Anti-trans legislation has been accompanied by growing threats and violence on social media and in the streets. Drag story hours and queer events of all kinds are targeted by far-right bigots from the Proud Boys to TERFS and Christian nationalists, often working side-by-side. In response, queer communities and allies from coast-to-coast have mobilized to push back the fascists.

Increasingly, the cry is heard: Pride is a protest! Stonewall was a riot! Pride 2023 is guaranteed to swell the movement of recent years that has demanded a return to the spirit of the Stonewall Rebellion and for cops out of Pride.

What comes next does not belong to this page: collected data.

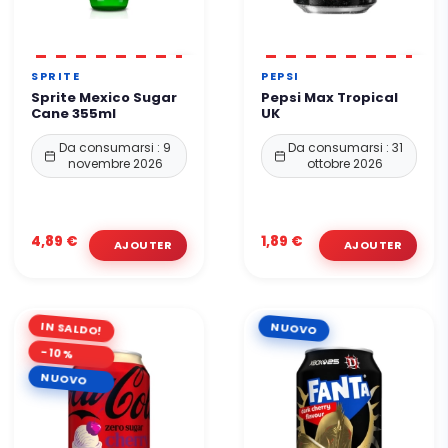
SPRITE
PEPSI
Sprite Mexico Sugar
Pepsi Max Tropical
Cane 355ml
UK
Da consumarsi : 9
Da consumarsi : 31
novembre 2026
ottobre 2026
4,89 €
1,89 €
IN SALDO!
NUOVO
-10%
NUOVO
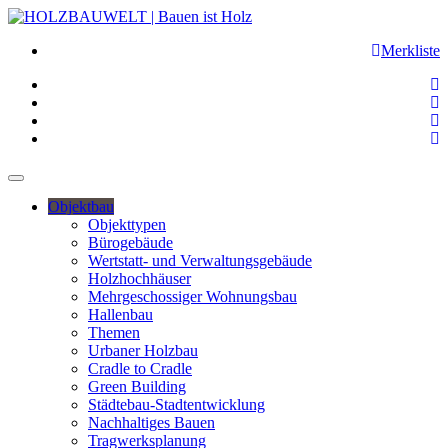
Merkliste
Objektbau
Objekttypen
Bürogebäude
Wertstatt- und Verwaltungsgebäude
Holzhochhäuser
Mehrgeschossiger Wohnungsbau
Hallenbau
Themen
Urbaner Holzbau
Cradle to Cradle
Green Building
Städtebau-Stadtentwicklung
Nachhaltiges Bauen
Tragwerksplanung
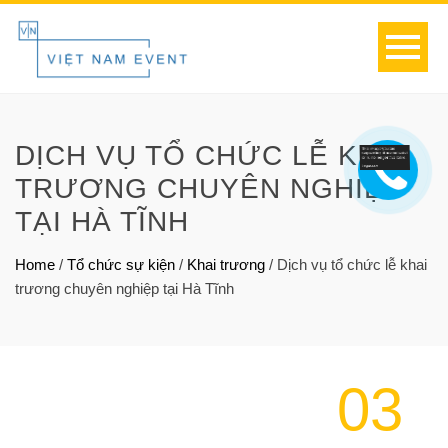
DỊCH VỤ TỔ CHỨC LỄ KHAI
TRƯƠNG CHUYÊN NGHIỆP
TẠI HÀ TĨNH
Home
/
Tổ chức sự kiện
/
Khai trương
/
Dịch vụ tổ chức lễ khai
trương chuyên nghiệp tại Hà Tĩnh
03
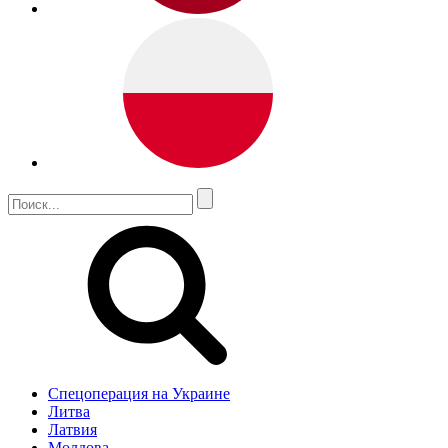
Спецоперация на Украине
Литва
Латвия
Молдова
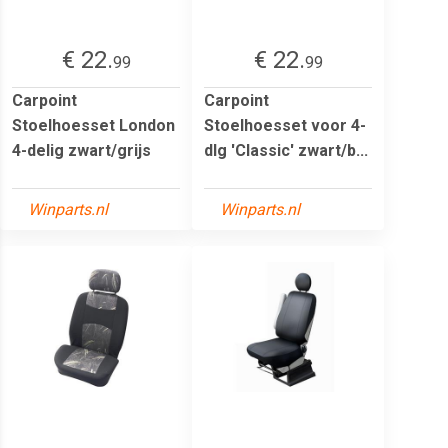
€ 22.
€ 22.
99
99
Carpoint
Carpoint
Stoelhoesset London
Stoelhoesset voor 4-
4-delig zwart/grijs
dlg 'Classic' zwart/b...
Winparts.nl
Winparts.nl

After robbing women and other people who can become pregnant of their right to abortion last year, allowing many states to ban the essential medical procedure, the U.S. Supreme Court may soon ban access to the abortion pill nationally. 

Make no mistake: the situation is dangerous. Members of oppressed communities are dying. Millions of workers are living on the edge of disaster.

But the workers and oppressed, the masses of the people, have not yet been heard from. The working class has the power to turn the situation around – not only to halt the fascist advance but to reverse the setbacks and expand people’s rights. It is the job of revolutionary communists and socialists to seize every opportunity to aid the masses in exercising their power. 

Yes, it will be a long, hot summer – and not just because of capitalist-fueled climate change. The bosses and their political stooges are asking for it. Let’s give them hell.